[What this task involves] Beginning with the line that includes "Yantai, Shandong." and ending with the last line, print the records exactly, leaving every picture out.

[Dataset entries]
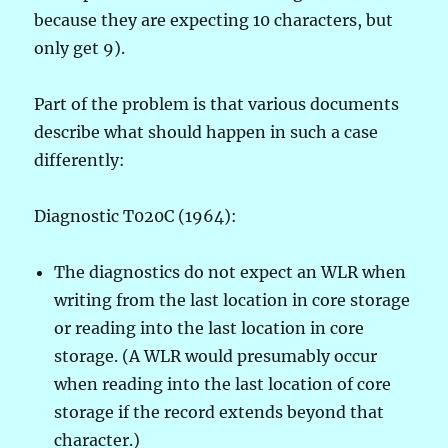
because they are expecting 10 characters, but
only get 9).
Part of the problem is that various documents
describe what should happen in such a case
differently:
Diagnostic T020C (1964):
The diagnostics do not expect an WLR when
writing from the last location in core storage
or reading into the last location in core
storage. (A WLR would presumably occur
when reading into the last location of core
storage if the record extends beyond that
character.)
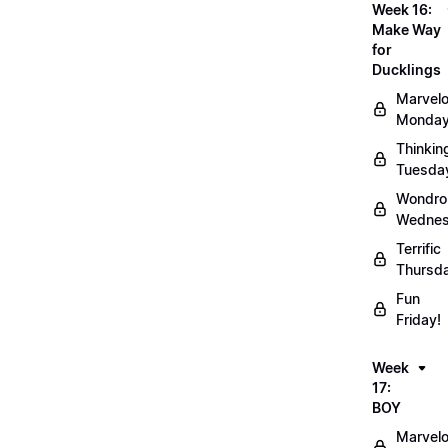
Week 16:
Make Way
for
Ducklings
Marvel
Monday
Thinkin
Tuesda
Wondro
Wednes
Terrific
Thursd
Fun
Friday!
Week
17:
BOY
Marvel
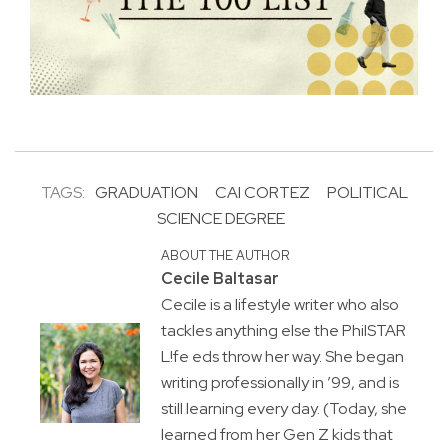
TAGS:
GRADUATION
CAI CORTEZ
POLITICAL
SCIENCE DEGREE
ABOUT THE AUTHOR
Cecile Baltasar
Cecile is a lifestyle writer who also
tackles anything else the PhilSTAR
L!fe eds throw her way. She began
writing professionally in ’99, and is
still learning every day. (Today, she
learned from her Gen Z kids that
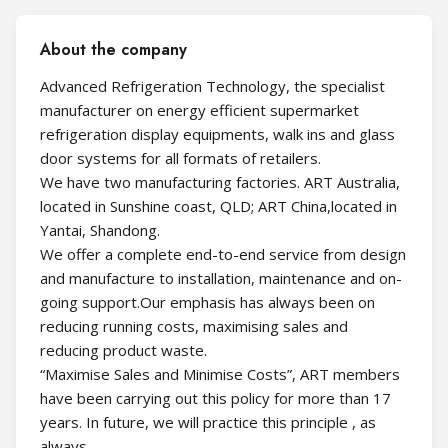
About the company
Advanced Refrigeration Technology, the specialist
manufacturer on energy efficient supermarket
refrigeration display equipments, walk ins and glass
door systems for all formats of retailers.
We have two manufacturing factories. ART Australia,
located in Sunshine coast, QLD; ART China,located in
Yantai, Shandong.
We offer a complete end-to-end service from design
and manufacture to installation, maintenance and on-
going support.Our emphasis has always been on
reducing running costs, maximising sales and
reducing product waste.
“Maximise Sales and Minimise Costs”, ART members
have been carrying out this policy for more than 17
years. In future, we will practice this principle , as
always.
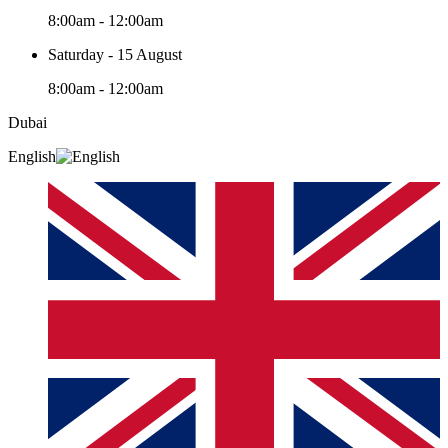
8:00am - 12:00am
Saturday - 15 August
8:00am - 12:00am
Dubai
English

[Solution to the problem]
Yantai, Shandong.
We offer a complete end-to-end service from design
and manufacture to installation, maintenance and on-
going support.Our emphasis has always been on
reducing running costs, maximising sales and
reducing product waste.
“Maximise Sales and Minimise Costs”, ART members
have been carrying out this policy for more than 17
years. In future, we will practice this principle , as
always.
8:00am - 12:00am
Saturday - 15 August
8:00am - 12:00am
Dubai
English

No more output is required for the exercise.